→ **WHAT TO DO**
Go line by line through the entries and show those that hold the string "chaleur".

→ **DATASET ENTRIES**
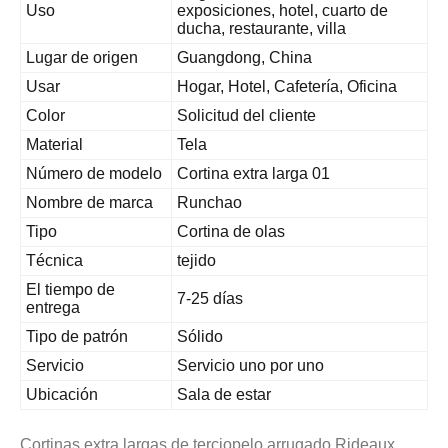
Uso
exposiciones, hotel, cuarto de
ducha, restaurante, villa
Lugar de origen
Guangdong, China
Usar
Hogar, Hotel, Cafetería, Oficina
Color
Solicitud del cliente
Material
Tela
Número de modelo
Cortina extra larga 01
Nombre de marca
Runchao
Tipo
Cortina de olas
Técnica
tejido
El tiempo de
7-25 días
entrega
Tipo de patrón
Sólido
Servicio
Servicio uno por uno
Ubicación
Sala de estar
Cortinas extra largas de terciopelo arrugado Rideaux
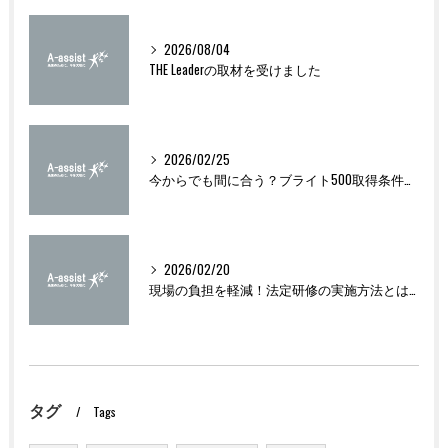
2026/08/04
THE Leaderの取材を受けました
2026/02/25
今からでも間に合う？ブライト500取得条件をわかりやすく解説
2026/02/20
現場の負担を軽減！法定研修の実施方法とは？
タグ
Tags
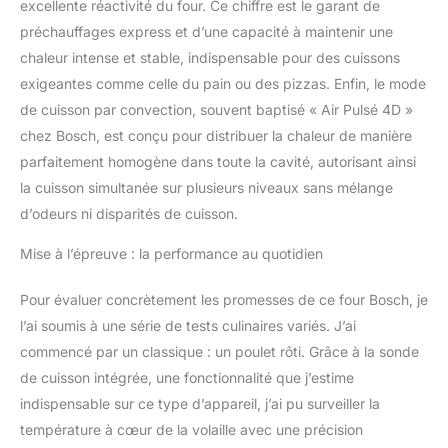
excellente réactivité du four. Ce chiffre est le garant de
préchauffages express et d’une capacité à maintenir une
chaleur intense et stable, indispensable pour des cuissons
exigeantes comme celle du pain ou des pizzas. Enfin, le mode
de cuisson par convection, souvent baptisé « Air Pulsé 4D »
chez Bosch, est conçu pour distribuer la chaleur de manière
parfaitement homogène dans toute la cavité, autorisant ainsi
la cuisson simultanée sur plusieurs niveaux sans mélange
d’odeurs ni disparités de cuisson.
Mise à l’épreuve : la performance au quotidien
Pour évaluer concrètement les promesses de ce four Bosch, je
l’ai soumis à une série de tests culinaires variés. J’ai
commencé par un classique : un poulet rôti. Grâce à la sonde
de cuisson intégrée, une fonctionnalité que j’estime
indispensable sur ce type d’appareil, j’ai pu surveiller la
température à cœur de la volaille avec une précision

→ **REPLY TO THE EXERCISE**
chaleur intense et stable, indispensable pour des cuissons
chez Bosch, est conçu pour distribuer la chaleur de manière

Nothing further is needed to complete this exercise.